Booster Shots

Oddities, musings and news from the health world

« Previous Post | Booster Shots Home | Next Post »

Late-stage abortions: The where, the why -- and the how

June 1, 2009 |  5:30 pm

SignMost abortions, about 88%, occur in the first trimester of pregnancy, or the first 12 weeks. Dr. George Tiller, who was slain over the weekend, performed abortions well into the second trimester, sometimes past the 22nd week.

Most doctors don't perform late-stage abortions. Nationally, only 1.3% of all reported legal abortions occurred at 21 weeks or more gestation. A slightly higher percentage, 3.7%, occurred at 16 to 20 weeks gestation. For a by-the-numbers look at abortion in the United States, as much as it's possible, here's the full report from the CDC.

Included is a state-by-state look at those abortions. Of legal abortions occurring at 21 weeks or more gestation, most appear to be in New York. That state reported 2,956, followed by Georgia with 1,094 and New Jersey at 950. California doesn't tell.

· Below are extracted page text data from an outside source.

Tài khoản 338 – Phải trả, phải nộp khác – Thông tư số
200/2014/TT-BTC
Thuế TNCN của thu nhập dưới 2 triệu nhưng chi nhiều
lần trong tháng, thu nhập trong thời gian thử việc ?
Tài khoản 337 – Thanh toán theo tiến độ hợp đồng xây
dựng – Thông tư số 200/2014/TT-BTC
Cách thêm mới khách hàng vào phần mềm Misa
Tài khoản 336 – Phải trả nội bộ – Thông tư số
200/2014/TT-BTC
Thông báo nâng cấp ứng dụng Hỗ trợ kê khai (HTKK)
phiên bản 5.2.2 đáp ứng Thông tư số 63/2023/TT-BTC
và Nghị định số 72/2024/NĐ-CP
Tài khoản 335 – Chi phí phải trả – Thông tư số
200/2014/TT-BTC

In a 1987 survey of abortion patients, women explained their reasons for seeking later-than-normal procedures. Of those who had an abortion at 16 or more weeks gestation, 71% said they either didn't know they were pregnant or hadn't known how far along they were in the pregnancy.

Here's the abstract, via Pubmed, of that survey, published in Family Planning Perspectives the following year. And here's a broader study of women's reasons for getting abortions, published in Perspectives on Sexual and Reproductive Health in 2005.

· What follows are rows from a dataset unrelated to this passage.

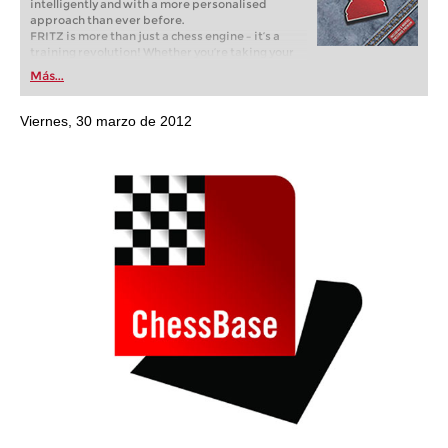
intelligently and with a more personalised
approach than ever before.
FRITZ is more than just a chess engine – it’s a
training revolution! Whether you’re taking your
first steps into the world of club chess, or already
Más...
playing at a tournament level: with FRITZ, you can
train more efficiently, intelligently and with a
more personalised approach than ever before.
Viernes, 30 marzo de 2012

Now for the how. It varies by stage of pregnancy, by the needs of a woman and by the recommendations of her doctor. For a second-trimester abortion, the primary method is dilation and evacuation, more commonly called a D & E. Here's one explainer, from WebMD.

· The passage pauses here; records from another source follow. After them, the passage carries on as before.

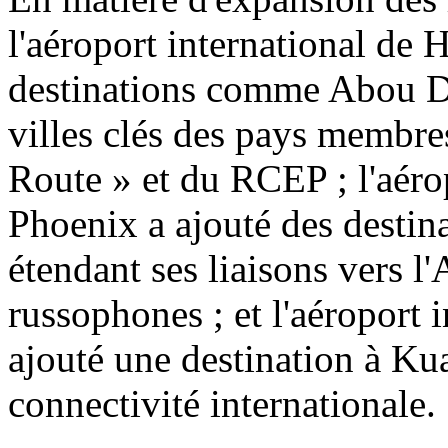
l'aéroport international de 
destinations comme Abou Dh
villes clés des pays membres 
Route » et du RCEP ; l'aéro
Phoenix a ajouté des desti
étendant ses liaisons vers l
russophones ; et l'aéroport 
ajouté une destination à Ku
connectivité internationale.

But to understand, more fully, the types of abortion and how they vary by stage of fetal development, there's this from Brown University: Abortion: Methods of Terminating a Pregnancy at Different Stages of Pregnancy and Fetal Development.

This is not an enjoyable read, but it may be a needed one. As the introduction states:

"While the political and moral debates about abortion generally have no root in the medical science of the procedure itself, a correct understanding of the biology of the procedure is necessary for developing educated opinions about the issue of abortion."

-- Tami Dennis

Photo: A plant was left Sunday outside Dr. George Tiller's clinic, Women's Health Care Services.